BAMBINI IN DIFFICOLTA’

Federico è un bambino che ha molto sofferto.

All’età di sei anni gli è stato diagnosticato un tumore al cervello e da quel momento in poi la sua vita è diventata un lungo e doloroso percorso di visite mediche, punture, flebo, operazioni, cannule, cateteri, tubicini, medicine e sofferenze interminabili mentre il suo corpo si riempiva di segni, lividi e ferite, e lo star male prendeva il posto della fiduciosa allegria di prima.

Per crescere, Federico ha dovuto affidarsi totalmente alla sua mamma e credere che le cure, che i medici gli hanno dovuto infliggere, non fossero crudeltà dolorosissime e brutali ma gesti teneri, compiuti con amore e nel suo interesse.

E’ difficile per chiunque, convincersi che il male fisico sia indispensabile e tantomeno che sia buono.

Ai bambini, ancora immersi dentro un egocentrismo fisiologico e necessario alla crescita, viene spontaneo pensare che la sofferenza più che un bene sia una punizione necessaria a correggere colpe, errori e difetti.

“Ma allora…?! … quali sbagli ho commesso per meritare un trattamento così duro e accanito?”

Federico se lo domanda in continuazione e, col tempo, ha finito per attribuirsi una malvagità interiore, inspiegabile e sconosciuta ma terribile e così pericolosa da tenerlo costantemente in ansia.

Infatti, non potendo stabilire autonomamente cosa sia giusto e cosa no, perché qualsiasi scelta potrebbe essere quella sbagliata, il piccolo finisce per sentirsi sempre colpevole e sempre a disagio. Dappertutto e con tutti.

Per questo, ovunque vada e con chiunque si trovi (a parte la sua mamma), Federico non sa mai come comportarsi, quando parlare, quando giocare, quando sorridere… e quando scappare.

L’unica cosa che riesce a fare è immobilizzarsi, bloccando ogni idea e ogni movimento.

Ma, prima di paralizzarsi in quella morsa d’imbarazzo e paura, lancia un timido sorriso a chi gli sta vicino, una sorta di S.O.S. che segnala le sue intenzioni amichevoli, nonostante tutto.

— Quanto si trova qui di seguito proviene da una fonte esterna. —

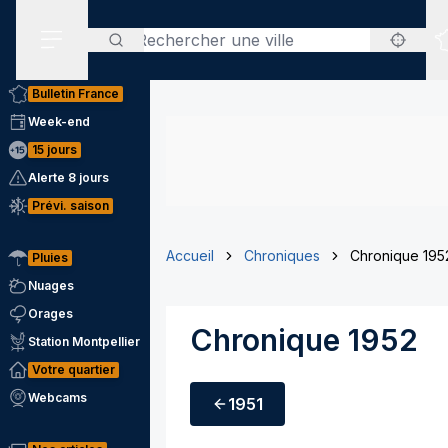
Rechercher
Menu secondaire
Bulletin France
Week-end
15 jours
Alerte 8 jours
Prévi. saison
Accueil
Chroniques
Chronique 195
Pluies
Nuages
Orages
Chronique 1952
Station Montpellier
Votre quartier
Webcams
1951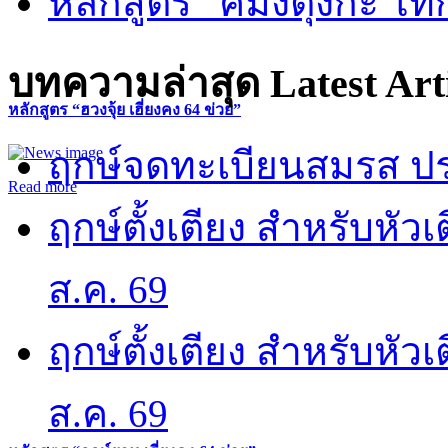
หลักสูตร “คี้มึ้งตุ่งกะ ไ
บทความล่าสุด
Latest Art
หลักสูตร “ฮวงจุ้ย เฮี่ยงคง 64 ข่วย”
ฤกษ์จดทะเบียนสมรส ปร
Read more
ฤกษ์ตั้งเตียง สำหรับหั
ส.ค. 69
ฤกษ์ตั้งเตียง สำหรับหั
ส.ค. 69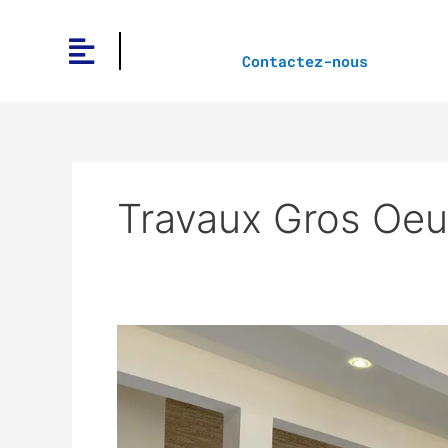
Aller
au
contenu
Contactez-nous
Travaux Gros Oeu
construction
clé
en
main
d’un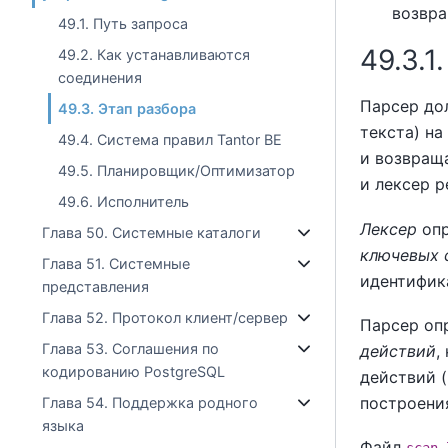
возвр
49.1. Путь запроса
49.3.1
49.2. Как устанавливаются
соединения
Парсер до
49.3. Этап разбора
текста) на
49.4. Система правил Tantor BE
и возвращ
49.5. Планировщик/Оптимизатор
и лексер 
49.6. Исполнитель
Лексер
опр
Глава 50. Системные каталоги
ключевых 
Глава 51. Системные
идентифик
представления
Глава 52. Протокол клиент/сервер
Парсер оп
Глава 53. Соглашения по
действий
,
кодированию PostgreSQL
действий (
построени
Глава 54. Поддержка родного
языка
Файл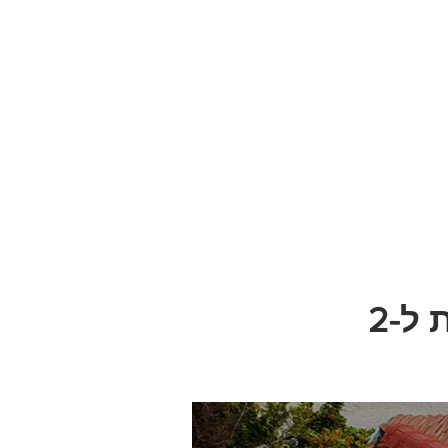
בגמר העבודה תינתן תעודת אחריות ל-2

E’ difficile aiutare un bambino a rompere il muro di isolamento che, con tanta fatica, è riuscito a costruire intorno a sé nel tentativo disperato di proteggersi da ulteriori torture, fisiche o psicologiche.

Non serve spronarlo a reagire e non serve lasciarlo da solo. Ci vogliono molta pazienza e tanto amore per convincerlo a smontare la sua fortezza protettiva continuando a sentirsi al sicuro.


PICCOLI GRUPPI PROTETTI


Una soluzione che ho trovato efficace in casi come questo, è il lavoro ludico in piccoli gruppi protetti.

Un piccolo gruppo protetto è un gruppo di bambini guidato da un adulto qualificato (psicologo, psicoterapeuta, counselor, educatore professionale), attento alle problematiche dei partecipanti e capace di promuovere la cooperazione e l’autostima.

Nel gruppo si svolgono attività di gioco mirate a far emergere la solidarietà, la collaborazione, la creatività, la soddisfazione personale e la fiducia.

Il piccolo gruppo protetto è un nucleo di passaggio tra la famiglia e il mondo esterno, un luogo in cui è possibile sperimentare le proprie capacità e le relazioni con gli altri in un ambiente rassicurante dove la diversità e l’originalità di ciascuno possano diventare gli strumenti per affermare se stessi e i doni che ognuno è venuto a portare al mondo.

Gli incontri hanno una cadenza settimanale o bisettimanale e funzionano come una palestra… della socialità.

Nel corso degli incontri i bambini imparano a giocare insieme sostenendosi l’uno con l’altro, e scoprono modi nuovi per esprimere le proprie potenzialità personali.

Il lavoro nei piccoli gruppi permette ai bambini in difficoltà di avventurarsi fuori dal nido familiare, in una situazione protetta e in un ambiente in cui è lecito esprimere le proprie paure, e favorisce l’osservazione e la sperimentazione di soluzioni nuove.